In the records that follow, find the line with "pour les étudiants du monde entier"; from there, retype every line exactly through the line with "qualité de leurs recherches.", which also belongs to the answer.

Segment Open

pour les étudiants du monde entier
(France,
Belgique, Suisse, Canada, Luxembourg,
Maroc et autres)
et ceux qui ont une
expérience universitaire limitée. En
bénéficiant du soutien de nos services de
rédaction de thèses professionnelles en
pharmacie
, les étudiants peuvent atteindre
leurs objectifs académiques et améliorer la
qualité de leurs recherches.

Segment Closed
Segment Open

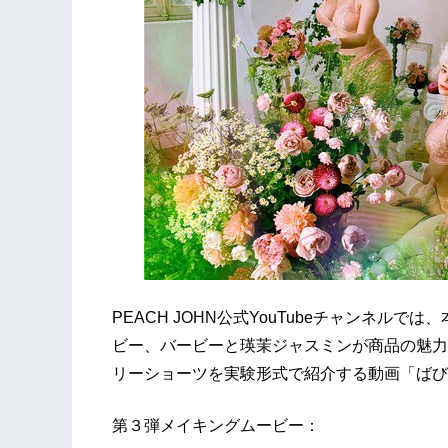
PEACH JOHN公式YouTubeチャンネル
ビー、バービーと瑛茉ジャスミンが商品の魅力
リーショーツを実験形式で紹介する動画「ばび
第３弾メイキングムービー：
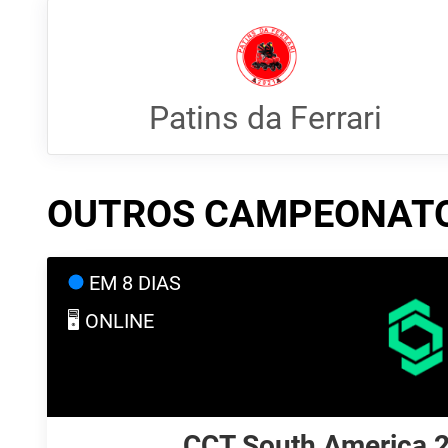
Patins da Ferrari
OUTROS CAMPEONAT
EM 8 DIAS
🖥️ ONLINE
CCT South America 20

Segment Closed
Segment Open

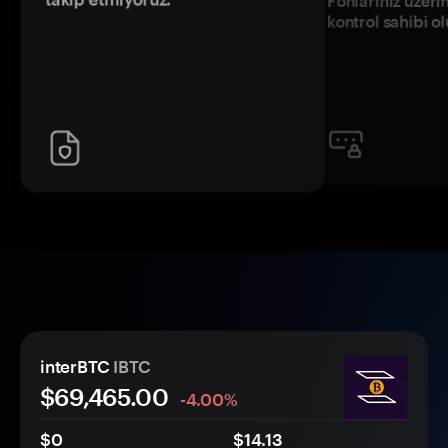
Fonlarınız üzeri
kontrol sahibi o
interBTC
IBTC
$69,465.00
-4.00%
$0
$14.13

Segment Closed

- Answer to the problem -
pour les étudiants du monde entier
(France,
Belgique, Suisse, Canada, Luxembourg,
Maroc et autres)
et ceux qui ont une
expérience universitaire limitée. En
bénéficiant du soutien de nos services de
rédaction de thèses professionnelles en
pharmacie
, les étudiants peuvent atteindre
leurs objectifs académiques et améliorer la
qualité de leurs recherches.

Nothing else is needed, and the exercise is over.